The durability of concrete is a critical factor in ensuring the structural integrity and longevity of infrastructure, with a focus on sustainable development. Traditional durability assessment methods, such as laboratory-based tests, are time-intensive and impractical for real-world applications. This study proposes the use of the Electromechanical Impedance (EMI) technique as a non-destructive, real-time method to assess and predict concrete durability. By embedding Lead Zirconate Titanate (PZT) sensors in concrete specimens, the study monitors changes in admittance signatures-specifically conductance and susceptance signatures over time as the specimens undergo deterioration under exposure to sodium sulfate solutions. The measured signatures are used to derive equivalent structural parameters such as stiffness, damping, and mass, which serve as indicators of deterioration. The results demonstrate that the EMI technique provides a more sensitive, accurate, and efficient means of predicting concrete durability compared to traditional method, further machine learning approach viz. Support Vector Machine was applied to predict the durability. The data trained an Support Vector Regression Model (SVR), which found suitable for predicting deterioration levels. This research contributes to the advancement of Structural Health Monitoring (SHM) and sustainable building practices by offering a scalable and sustainable approach for real-time durability assessment, ultimately improving the long-term safety and performance of concrete structures, contributing to a more sustainable development.

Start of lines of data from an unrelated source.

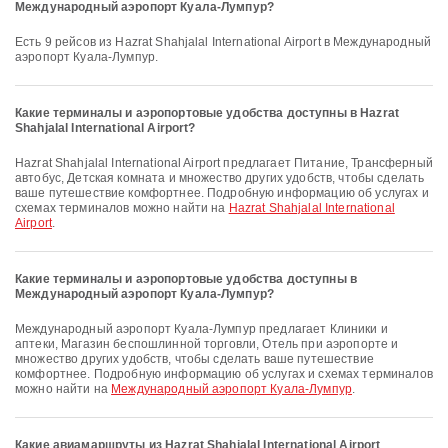
Международный аэропорт Куала-Лумпур?
Есть 9 рейсов из Hazrat Shahjalal International Airport в Международный
аэропорт Куала-Лумпур.
Какие терминалы и аэропортовые удобства доступны в Hazrat
Shahjalal International Airport?
Hazrat Shahjalal International Airport предлагает Питание, Трансферный
автобус, Детская комната и множество других удобств, чтобы сделать
ваше путешествие комфортнее. Подробную информацию об услугах и
схемах терминалов можно найти на
Hazrat Shahjalal International
Airport
.
Какие терминалы и аэропортовые удобства доступны в
Международный аэропорт Куала-Лумпур?
Международный аэропорт Куала-Лумпур предлагает Клиники и
аптеки, Магазин беспошлинной торговли, Отель при аэропорте и
множество других удобств, чтобы сделать ваше путешествие
комфортнее. Подробную информацию об услугах и схемах терминалов
можно найти на
Международный аэропорт Куала-Лумпур
.
Какие авиамаршруты из Hazrat Shahjalal International Airport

使用机电阻抗技术预测混凝土耐久性:实验和机器学习方法
混凝土的耐久性是确保基础设施结构完整性和寿命的关键因素,重点是可持续发展。传统的耐久性评估方法,如基于实验室的测试,耗时且不适合实际应用。本研究提出使用机电阻抗(EMI)技术作为一种非破坏性的、实时的方法来评估和预测混凝土耐久性。通过在混凝土样品中嵌入锆钛酸铅(PZT)传感器,该研究监测了随着时间的推移,当样品暴露于硫酸钠溶液下发生劣化时,导纳特征的变化,特别是电导和电纳特征。测量的特征被用来推导等效的结构参数,如刚度、阻尼和质量,作为劣化的指标。结果表明,与传统方法相比,电磁干扰技术提供了一种更敏感、更准确、更有效的预测混凝土耐久性的方法,进一步采用机器学习方法,即支持向量机来预测耐久性。数据训练了支持向量回归模型(SVR),该模型适用于预测退化程度。本研究通过提供可扩展和可持续的实时耐久性评估方法,为结构健康监测(SHM)和可持续建筑实践的发展做出了贡献,最终提高了混凝土结构的长期安全性和性能,为更可持续的发展做出了贡献。
本文章由计算机程序翻译,如有差异,请以英文原文为准。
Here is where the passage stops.